*** DATA RECORDS Section Begins ***

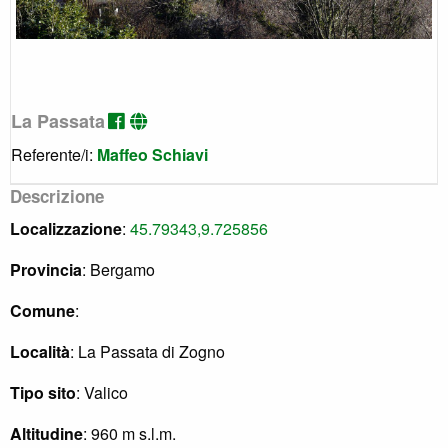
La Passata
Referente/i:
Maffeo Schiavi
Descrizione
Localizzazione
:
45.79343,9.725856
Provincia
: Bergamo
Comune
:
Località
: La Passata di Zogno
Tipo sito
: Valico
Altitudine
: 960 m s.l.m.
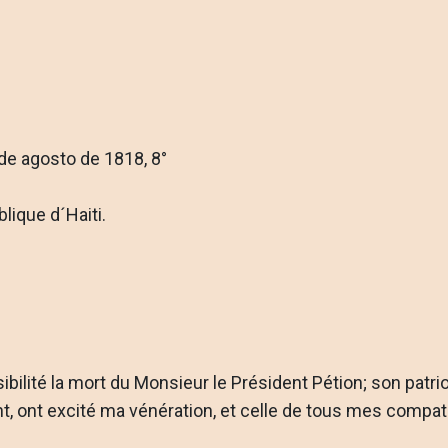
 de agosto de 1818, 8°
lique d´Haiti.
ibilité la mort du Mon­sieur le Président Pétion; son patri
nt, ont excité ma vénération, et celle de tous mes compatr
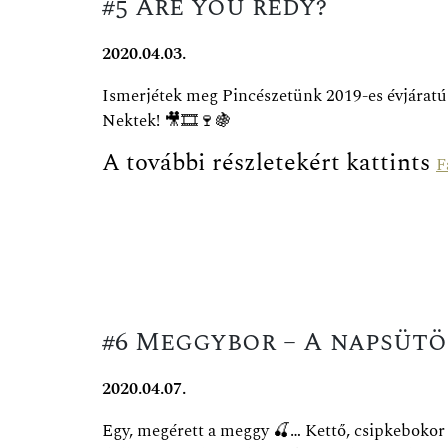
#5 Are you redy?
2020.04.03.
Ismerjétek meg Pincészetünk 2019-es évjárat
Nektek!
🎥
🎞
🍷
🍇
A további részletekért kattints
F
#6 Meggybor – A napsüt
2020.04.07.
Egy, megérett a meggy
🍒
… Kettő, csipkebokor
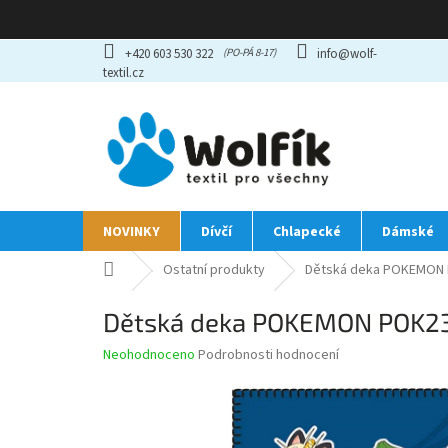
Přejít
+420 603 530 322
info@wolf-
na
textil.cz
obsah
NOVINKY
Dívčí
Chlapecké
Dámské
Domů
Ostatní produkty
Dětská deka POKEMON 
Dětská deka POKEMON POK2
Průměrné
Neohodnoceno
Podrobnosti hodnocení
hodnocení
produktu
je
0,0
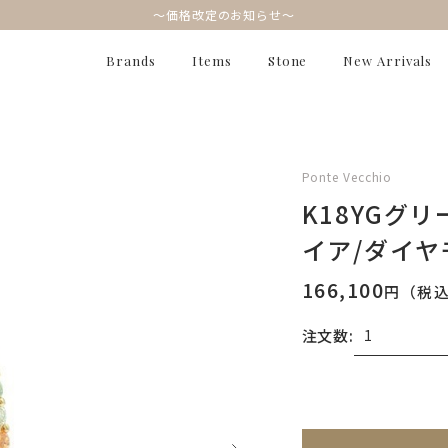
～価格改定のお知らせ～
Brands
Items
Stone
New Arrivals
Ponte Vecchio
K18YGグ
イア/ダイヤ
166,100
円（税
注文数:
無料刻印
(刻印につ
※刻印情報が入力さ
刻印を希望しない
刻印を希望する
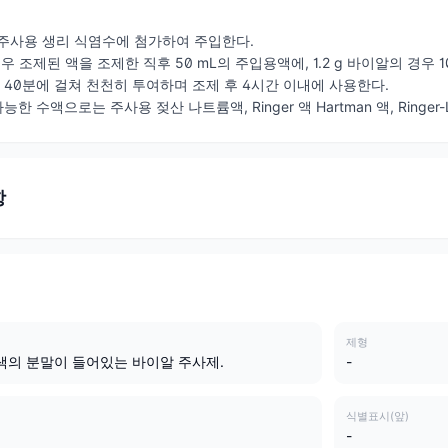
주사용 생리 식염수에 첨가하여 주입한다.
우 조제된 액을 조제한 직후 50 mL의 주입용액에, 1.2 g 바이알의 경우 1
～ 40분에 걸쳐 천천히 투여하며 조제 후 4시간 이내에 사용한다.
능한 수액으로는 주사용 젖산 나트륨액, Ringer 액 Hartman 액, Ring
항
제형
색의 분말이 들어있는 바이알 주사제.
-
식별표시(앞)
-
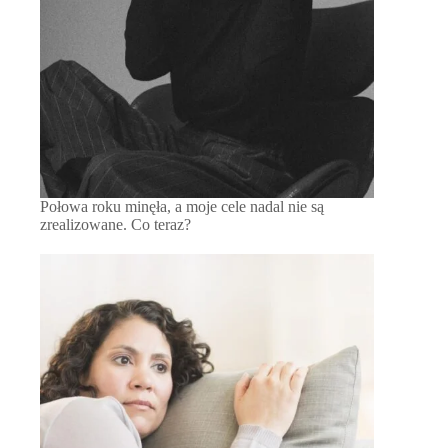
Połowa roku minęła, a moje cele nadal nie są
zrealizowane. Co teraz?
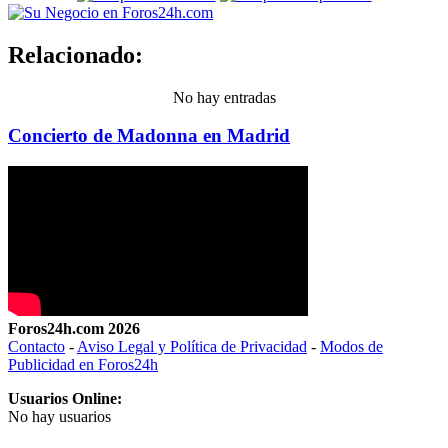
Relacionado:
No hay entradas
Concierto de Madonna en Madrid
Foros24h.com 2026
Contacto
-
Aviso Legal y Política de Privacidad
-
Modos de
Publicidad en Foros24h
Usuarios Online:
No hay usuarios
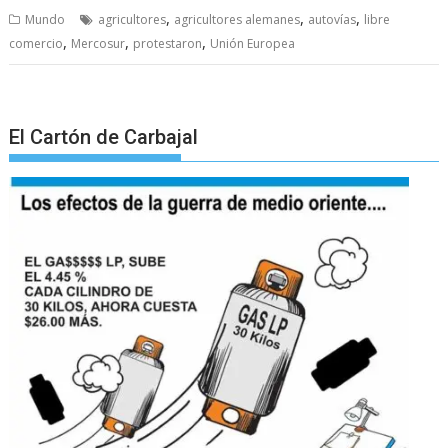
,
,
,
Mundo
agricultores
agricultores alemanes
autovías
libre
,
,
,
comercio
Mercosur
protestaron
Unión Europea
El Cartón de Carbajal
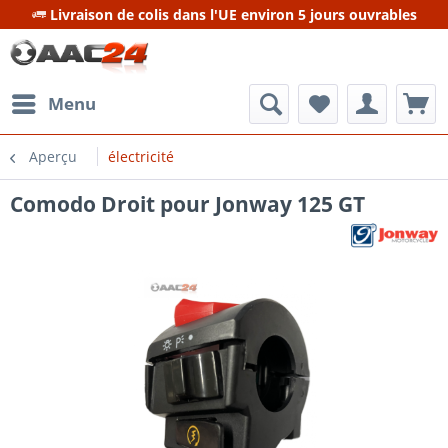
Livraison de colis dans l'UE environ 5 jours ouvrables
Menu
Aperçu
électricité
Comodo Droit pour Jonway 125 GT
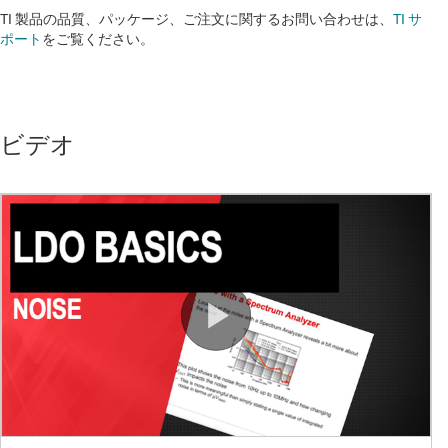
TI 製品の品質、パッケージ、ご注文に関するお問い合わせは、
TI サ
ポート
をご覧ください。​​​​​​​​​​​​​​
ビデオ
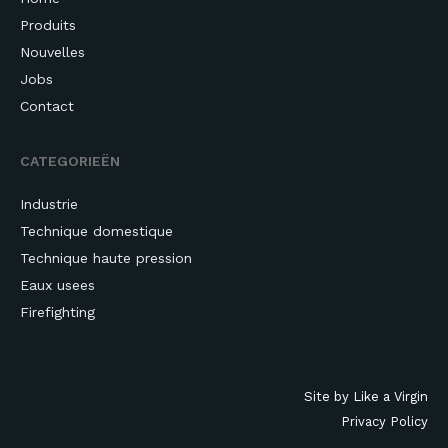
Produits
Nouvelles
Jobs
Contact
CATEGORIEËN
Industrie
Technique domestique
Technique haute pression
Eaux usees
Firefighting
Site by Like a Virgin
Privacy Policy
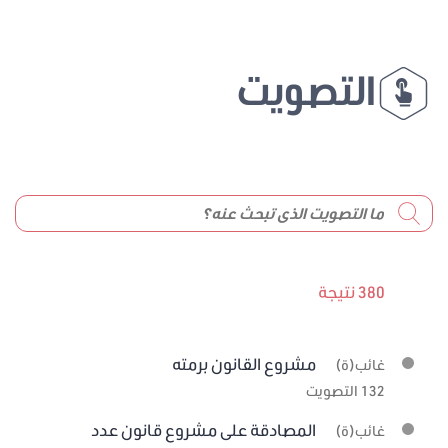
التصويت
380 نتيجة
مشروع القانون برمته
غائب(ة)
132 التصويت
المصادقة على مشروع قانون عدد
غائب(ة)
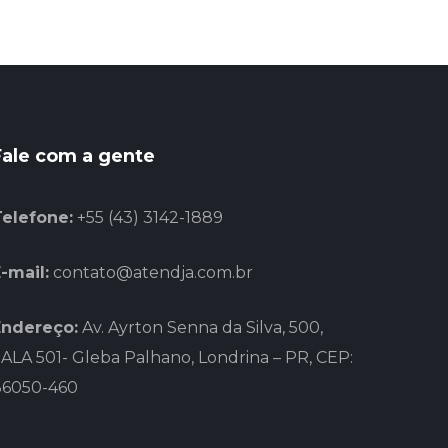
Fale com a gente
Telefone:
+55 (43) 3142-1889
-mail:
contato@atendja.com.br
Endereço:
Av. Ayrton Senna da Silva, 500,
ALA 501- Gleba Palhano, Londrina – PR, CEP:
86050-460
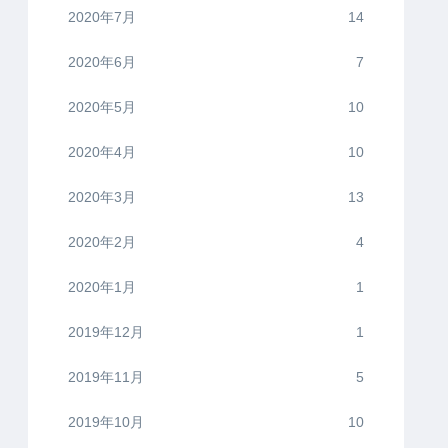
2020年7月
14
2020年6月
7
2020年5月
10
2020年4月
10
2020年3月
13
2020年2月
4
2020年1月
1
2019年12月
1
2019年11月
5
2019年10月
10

*** DATA RECORDS Section Ends ***
*** DATA RECORDS Section Begins ***

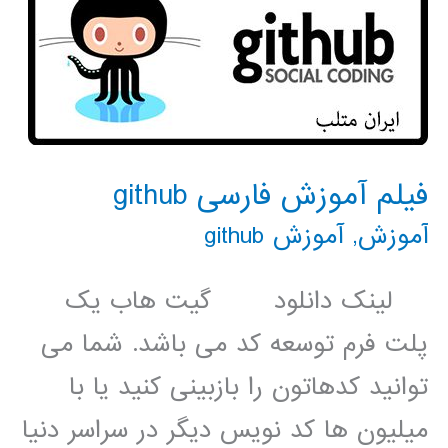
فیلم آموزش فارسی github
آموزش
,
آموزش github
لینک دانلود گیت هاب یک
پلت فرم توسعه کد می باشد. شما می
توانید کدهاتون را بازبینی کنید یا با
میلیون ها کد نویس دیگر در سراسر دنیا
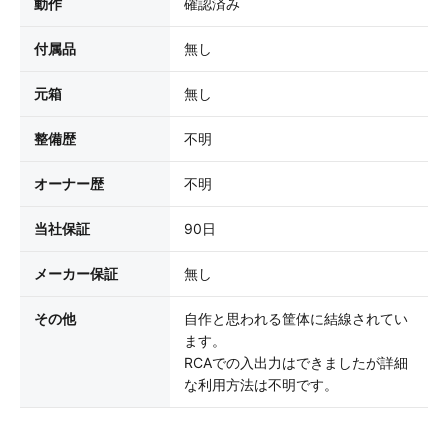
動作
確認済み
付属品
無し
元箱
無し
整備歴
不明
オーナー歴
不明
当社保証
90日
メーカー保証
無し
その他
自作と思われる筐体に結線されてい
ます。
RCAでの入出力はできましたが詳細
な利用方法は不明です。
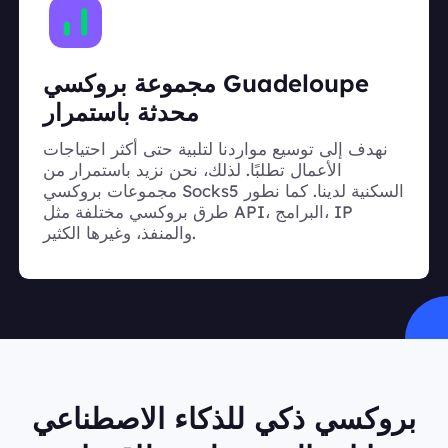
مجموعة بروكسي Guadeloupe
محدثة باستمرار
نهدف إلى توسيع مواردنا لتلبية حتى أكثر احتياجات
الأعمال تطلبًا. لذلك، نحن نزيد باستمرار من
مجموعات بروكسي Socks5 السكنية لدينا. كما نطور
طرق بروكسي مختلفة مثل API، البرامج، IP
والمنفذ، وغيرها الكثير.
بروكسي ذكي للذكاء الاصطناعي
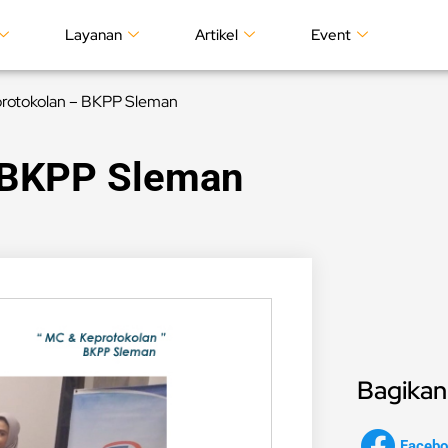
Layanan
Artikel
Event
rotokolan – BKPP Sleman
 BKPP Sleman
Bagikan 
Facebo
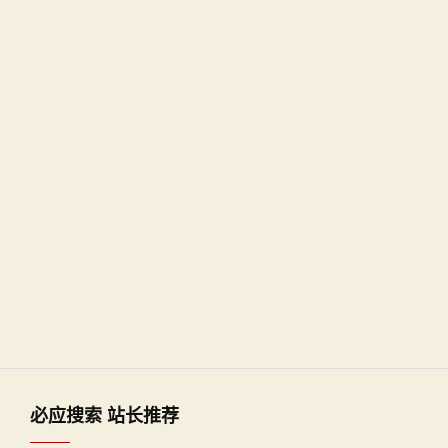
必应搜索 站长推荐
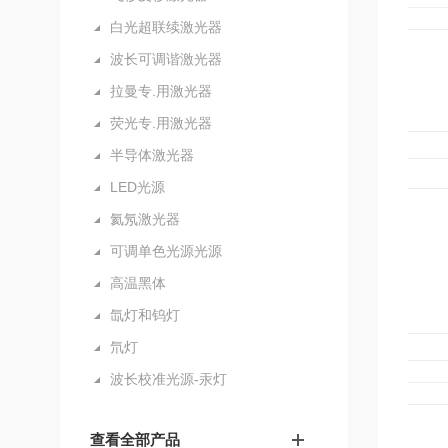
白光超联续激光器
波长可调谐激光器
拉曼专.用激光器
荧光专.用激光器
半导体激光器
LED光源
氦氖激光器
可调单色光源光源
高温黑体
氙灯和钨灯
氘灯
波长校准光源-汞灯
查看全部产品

*** DATA RECORDS Section Ends ***
*** DATA RECORDS Section Begins ***

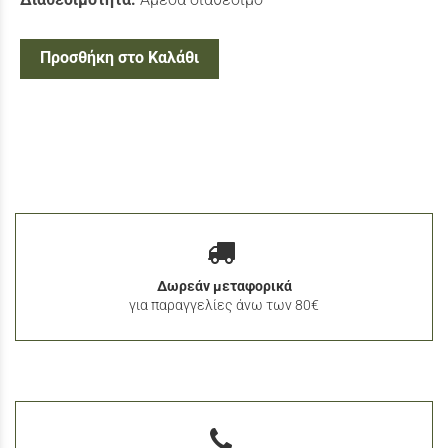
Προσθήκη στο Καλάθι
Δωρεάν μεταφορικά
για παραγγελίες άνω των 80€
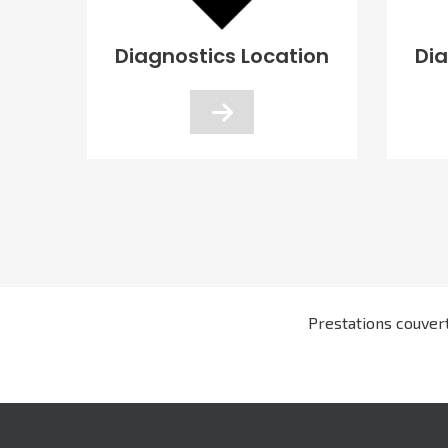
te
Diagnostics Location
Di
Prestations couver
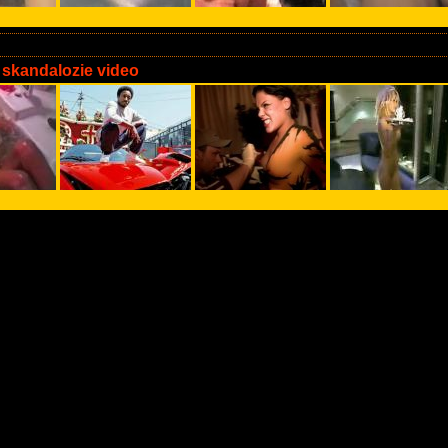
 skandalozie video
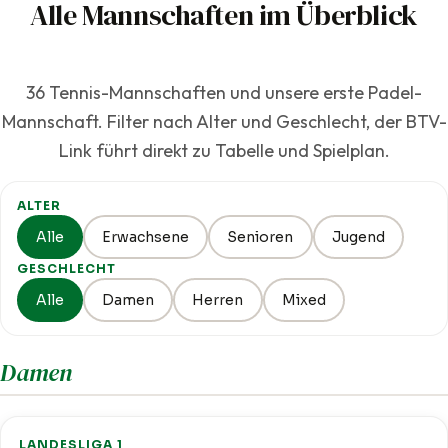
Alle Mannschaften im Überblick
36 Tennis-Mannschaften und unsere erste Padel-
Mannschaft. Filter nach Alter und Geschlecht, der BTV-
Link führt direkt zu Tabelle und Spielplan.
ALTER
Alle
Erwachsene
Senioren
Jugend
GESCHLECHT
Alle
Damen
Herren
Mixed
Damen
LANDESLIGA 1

*** DATA RECORDS Section Ends ***

THE PROBLEM:
Please transcribe exactly the part of the records that opens with the line containing "Localizzazione" and closes with the line containing "2020.04.03.", both ends included, and leave out the pictures.

REPLY:
Localizzazione
:
45.79343,9.725856
Provincia
: Bergamo
Comune
:
Località
: La Passata di Zogno
Tipo sito
: Valico
Altitudine
: 960 m s.l.m.
 de agosto de 1818, 8°
lique d´Haiti.
ibilité la mort du Mon­sieur le Président Pétion; son patri
nt, ont excité ma vénération, et celle de tous mes compatr
#5 Are you redy?
2020.04.03.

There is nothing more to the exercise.